Our software is designed to convert a mL amount to be dispensed into a PWM command to be sent to the arduino such that an even dispense rate is achieved for fluid movement through the microfluidic device. This conversion, however, is dependent on the specific servo/syringe combination the user has implemented. If the user decides to use a different servo/syringe setup than what is recommended by our system, he or she may still use our dispense conversion algorithm to control their system as it is also completely parametric.


Our Hardware system is highly adaptable for both small and large system requirements. Neptune is capable of running up to 200 servo/syringe combinations at once, fulfilling the need for the most demanding microfluidic system. This number is calculated by finding the bottleneck in data transfer from the computer to Arduino, and the transfer rate from Arduino to motor controller shield.

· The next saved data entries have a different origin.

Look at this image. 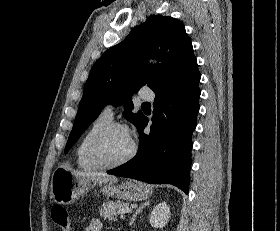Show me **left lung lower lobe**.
<instances>
[{"label": "left lung lower lobe", "mask_w": 280, "mask_h": 231, "mask_svg": "<svg viewBox=\"0 0 280 231\" xmlns=\"http://www.w3.org/2000/svg\"><path fill=\"white\" fill-rule=\"evenodd\" d=\"M200 72L198 68L168 87L156 91L151 131L143 133L148 118L142 114L136 124L139 150L129 162L107 171L151 184H172L188 193L192 133L199 112Z\"/></svg>", "instance_id": "left-lung-lower-lobe-1"}]
</instances>
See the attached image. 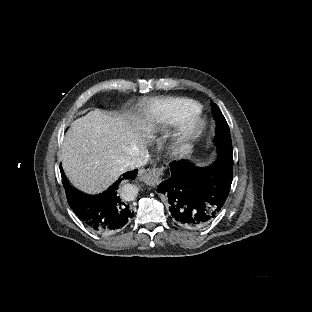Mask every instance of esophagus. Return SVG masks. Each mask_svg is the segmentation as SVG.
Here are the masks:
<instances>
[{
  "mask_svg": "<svg viewBox=\"0 0 312 312\" xmlns=\"http://www.w3.org/2000/svg\"><path fill=\"white\" fill-rule=\"evenodd\" d=\"M163 174V167H157L148 170H140L138 178L143 180L149 186H156L161 182V175Z\"/></svg>",
  "mask_w": 312,
  "mask_h": 312,
  "instance_id": "obj_1",
  "label": "esophagus"
}]
</instances>
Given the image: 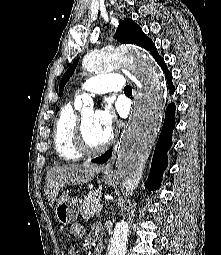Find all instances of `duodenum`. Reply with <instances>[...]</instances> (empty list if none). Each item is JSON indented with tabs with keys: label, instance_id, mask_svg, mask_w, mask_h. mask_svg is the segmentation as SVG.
Segmentation results:
<instances>
[{
	"label": "duodenum",
	"instance_id": "410a0bca",
	"mask_svg": "<svg viewBox=\"0 0 221 255\" xmlns=\"http://www.w3.org/2000/svg\"><path fill=\"white\" fill-rule=\"evenodd\" d=\"M102 254V244L100 241H97L95 245L94 255H101Z\"/></svg>",
	"mask_w": 221,
	"mask_h": 255
}]
</instances>
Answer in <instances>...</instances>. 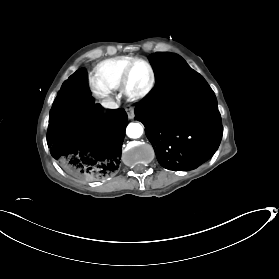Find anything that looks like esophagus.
Segmentation results:
<instances>
[{"label":"esophagus","mask_w":279,"mask_h":279,"mask_svg":"<svg viewBox=\"0 0 279 279\" xmlns=\"http://www.w3.org/2000/svg\"><path fill=\"white\" fill-rule=\"evenodd\" d=\"M127 113H128V117L130 119L134 118L135 117V113H134V108L133 107H129L126 109Z\"/></svg>","instance_id":"obj_1"}]
</instances>
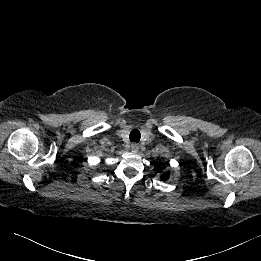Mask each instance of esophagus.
<instances>
[{"mask_svg": "<svg viewBox=\"0 0 261 261\" xmlns=\"http://www.w3.org/2000/svg\"><path fill=\"white\" fill-rule=\"evenodd\" d=\"M138 150H139V144H138V143H132V144H131V151H132L133 153H137Z\"/></svg>", "mask_w": 261, "mask_h": 261, "instance_id": "obj_1", "label": "esophagus"}]
</instances>
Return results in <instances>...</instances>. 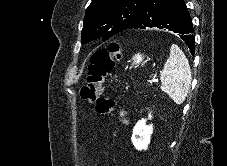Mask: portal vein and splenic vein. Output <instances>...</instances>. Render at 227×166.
<instances>
[{"label":"portal vein and splenic vein","mask_w":227,"mask_h":166,"mask_svg":"<svg viewBox=\"0 0 227 166\" xmlns=\"http://www.w3.org/2000/svg\"><path fill=\"white\" fill-rule=\"evenodd\" d=\"M156 82H158V79H155V78L150 81V83H156Z\"/></svg>","instance_id":"obj_1"}]
</instances>
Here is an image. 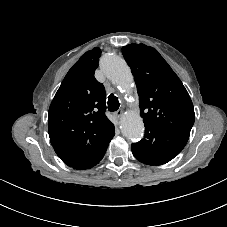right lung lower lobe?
Returning <instances> with one entry per match:
<instances>
[{"instance_id": "right-lung-lower-lobe-1", "label": "right lung lower lobe", "mask_w": 227, "mask_h": 227, "mask_svg": "<svg viewBox=\"0 0 227 227\" xmlns=\"http://www.w3.org/2000/svg\"><path fill=\"white\" fill-rule=\"evenodd\" d=\"M114 135H115V131H114V129H113V131H112V133H111V135H110L109 142H110V140L113 138ZM108 144H109V143H108ZM107 147H108V145L105 147V149H104L96 158L91 159V160L86 161V162H83V163H81V164H78V165L74 166L73 168H74V169L81 170V169H89V168L95 166L97 163H99V161L102 160V158H103V156H104V154H105V152H106V150H107Z\"/></svg>"}]
</instances>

Processing time in both the computer and Arduino are comparatively negligible.

Transfer to Arduino: 115,200 bits/second, 14,400 bytes/second Transfer to motor controller: standard mode of I2C: 100,000 bits/second, 12,500 bytes/second Bytes required for one command: 12

Therefore the maximum theoretical number of commands that can be sent at once is 12,500/12 = 1040. Including a safety margin of over 5x to ensure that all servo/syringe combinations can move 5x per second to ensure smooth motion all at once, Neptune’s set maximum is 200 servo/syringe combinations.

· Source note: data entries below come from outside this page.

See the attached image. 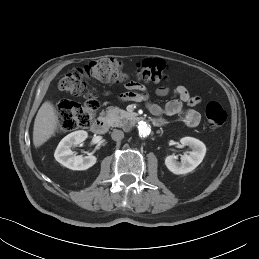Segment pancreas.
Instances as JSON below:
<instances>
[{"mask_svg": "<svg viewBox=\"0 0 259 259\" xmlns=\"http://www.w3.org/2000/svg\"><path fill=\"white\" fill-rule=\"evenodd\" d=\"M107 123L112 127H127L128 121L131 119L132 115L118 107H109L106 110Z\"/></svg>", "mask_w": 259, "mask_h": 259, "instance_id": "1", "label": "pancreas"}]
</instances>
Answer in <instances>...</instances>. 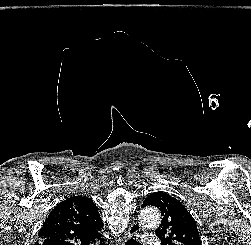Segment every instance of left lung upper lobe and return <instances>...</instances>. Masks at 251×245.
I'll list each match as a JSON object with an SVG mask.
<instances>
[{
    "mask_svg": "<svg viewBox=\"0 0 251 245\" xmlns=\"http://www.w3.org/2000/svg\"><path fill=\"white\" fill-rule=\"evenodd\" d=\"M150 205L159 208L163 216L155 231L161 245H201L196 223L179 200L165 192H156L147 196L142 208Z\"/></svg>",
    "mask_w": 251,
    "mask_h": 245,
    "instance_id": "5c2ea615",
    "label": "left lung upper lobe"
}]
</instances>
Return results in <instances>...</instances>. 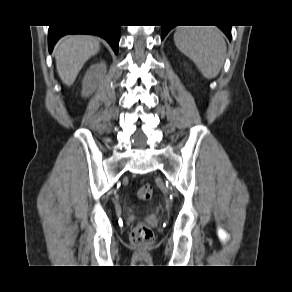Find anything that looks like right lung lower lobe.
Segmentation results:
<instances>
[{"mask_svg":"<svg viewBox=\"0 0 292 292\" xmlns=\"http://www.w3.org/2000/svg\"><path fill=\"white\" fill-rule=\"evenodd\" d=\"M66 34H92L97 35L111 45L115 54L118 52V43L120 38V26L108 25H76V26H50L49 27V51L52 52L57 40Z\"/></svg>","mask_w":292,"mask_h":292,"instance_id":"obj_1","label":"right lung lower lobe"}]
</instances>
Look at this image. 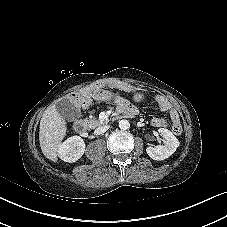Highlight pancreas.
I'll return each instance as SVG.
<instances>
[{
	"mask_svg": "<svg viewBox=\"0 0 227 227\" xmlns=\"http://www.w3.org/2000/svg\"><path fill=\"white\" fill-rule=\"evenodd\" d=\"M103 123L104 122H102V121H96L94 118L89 120V125H90L91 128H94L96 126H100Z\"/></svg>",
	"mask_w": 227,
	"mask_h": 227,
	"instance_id": "pancreas-1",
	"label": "pancreas"
}]
</instances>
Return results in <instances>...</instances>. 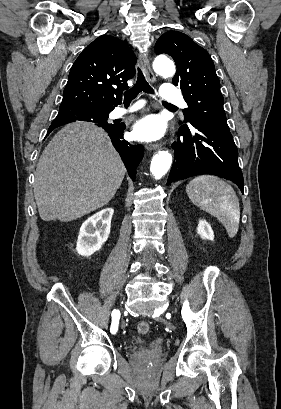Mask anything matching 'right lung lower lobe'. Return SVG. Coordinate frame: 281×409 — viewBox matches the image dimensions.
<instances>
[{
    "label": "right lung lower lobe",
    "instance_id": "right-lung-lower-lobe-1",
    "mask_svg": "<svg viewBox=\"0 0 281 409\" xmlns=\"http://www.w3.org/2000/svg\"><path fill=\"white\" fill-rule=\"evenodd\" d=\"M111 111H104L99 109H60L58 117L66 118H89L96 120V124L102 127L112 140V144L119 152L128 174L132 180L136 176V168L143 158L144 151L141 145H131L123 140V131L125 129L124 123H107L108 113ZM107 115V117H105ZM52 130H49L50 133Z\"/></svg>",
    "mask_w": 281,
    "mask_h": 409
}]
</instances>
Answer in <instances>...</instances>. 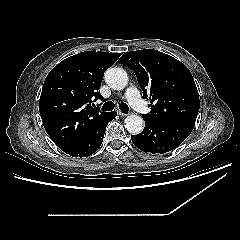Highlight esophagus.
<instances>
[{
	"label": "esophagus",
	"mask_w": 240,
	"mask_h": 240,
	"mask_svg": "<svg viewBox=\"0 0 240 240\" xmlns=\"http://www.w3.org/2000/svg\"><path fill=\"white\" fill-rule=\"evenodd\" d=\"M117 113L120 115V116H122V117H124V116H126L127 114L126 113H124V112H122V111H117Z\"/></svg>",
	"instance_id": "34e87169"
}]
</instances>
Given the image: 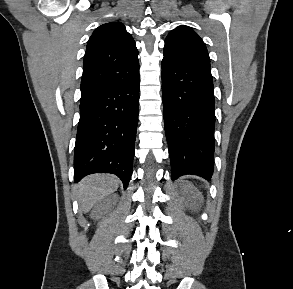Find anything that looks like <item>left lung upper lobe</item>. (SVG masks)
<instances>
[{"instance_id":"obj_1","label":"left lung upper lobe","mask_w":293,"mask_h":289,"mask_svg":"<svg viewBox=\"0 0 293 289\" xmlns=\"http://www.w3.org/2000/svg\"><path fill=\"white\" fill-rule=\"evenodd\" d=\"M164 58L197 68H210V58L204 42L192 28L185 25L168 34L165 39Z\"/></svg>"}]
</instances>
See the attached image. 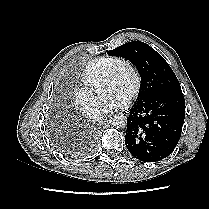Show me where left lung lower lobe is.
Wrapping results in <instances>:
<instances>
[{
  "instance_id": "1",
  "label": "left lung lower lobe",
  "mask_w": 209,
  "mask_h": 209,
  "mask_svg": "<svg viewBox=\"0 0 209 209\" xmlns=\"http://www.w3.org/2000/svg\"><path fill=\"white\" fill-rule=\"evenodd\" d=\"M184 118L185 99L181 87L135 103L127 118L126 147L140 161H161L175 149Z\"/></svg>"
}]
</instances>
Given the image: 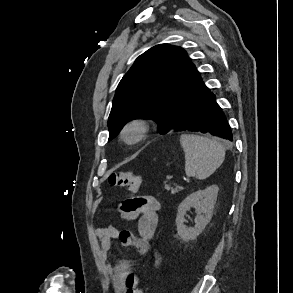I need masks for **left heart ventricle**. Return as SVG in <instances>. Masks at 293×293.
<instances>
[{
	"mask_svg": "<svg viewBox=\"0 0 293 293\" xmlns=\"http://www.w3.org/2000/svg\"><path fill=\"white\" fill-rule=\"evenodd\" d=\"M127 137L129 139H133L135 137V132H129L128 135H127Z\"/></svg>",
	"mask_w": 293,
	"mask_h": 293,
	"instance_id": "left-heart-ventricle-1",
	"label": "left heart ventricle"
}]
</instances>
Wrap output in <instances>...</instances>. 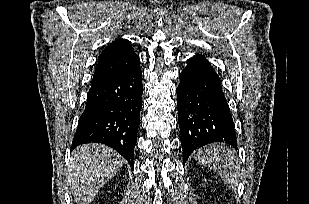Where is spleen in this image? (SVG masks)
Instances as JSON below:
<instances>
[{
  "instance_id": "1",
  "label": "spleen",
  "mask_w": 309,
  "mask_h": 204,
  "mask_svg": "<svg viewBox=\"0 0 309 204\" xmlns=\"http://www.w3.org/2000/svg\"><path fill=\"white\" fill-rule=\"evenodd\" d=\"M194 158L200 165L214 169L228 187L238 186L240 166L229 147L221 144L208 145L199 149Z\"/></svg>"
}]
</instances>
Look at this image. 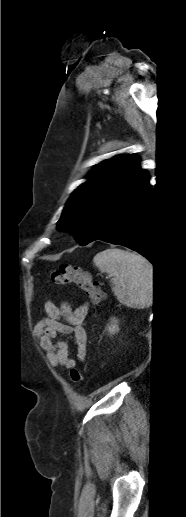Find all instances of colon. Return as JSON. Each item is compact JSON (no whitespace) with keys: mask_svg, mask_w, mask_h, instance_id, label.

Neptune transforms the build area of a desktop CNC mill into that of an entire machine shop, and beyond. By milling square, modular components with pre-drilled holes for easy mounting Neptune can span a build area of one 4.2”x 4.2” square to hundreds of feet in any direction. This modularity, in addition to enabling huge build areas, allows for custom baseboard configurations to fix each project’s individual needs. The pre-drilled holes ensure proper component alignment and spacing, further adding to Neptune’s ease-of-use.

Future Plans for Neptune
Neptune has the ability to guide a user through designing, building, and controlling a microfluidic system. Further development on this functionality will incorporate the automation of controlling an experiment in a microfluidic chip through Neptune. We plan to design a scheduling language which Neptune will use to schedule events such as opening or closing a valve or dispensing a certain amount of liquid at specific times. The user will be able to utilize this functionality in a graphical, intuitive way. This will enable a scientist to run a completely automated experiment through Neptune’s tool chain.

In order to allow a more precise control over a microfluidic system through Neptune, we plan to incorporate sensor data collection into the GUI. When running an experiment, automated monitoring of factors such as fluorescence, temperature, and pH can allow for a more intelligent experiment scheduling. For example, if cells in a cell trap need to reach a certain level of fluorescence before a nutrient is washed over them, our future plans for Neptune provide an interface where a biologist can monitor this fluorescence using sensors (such as those manufactured by Atlas Scientific), and schedule his or her program to make intelligent decisions to dispense nutrients based on the current level of fluorescence of those cells.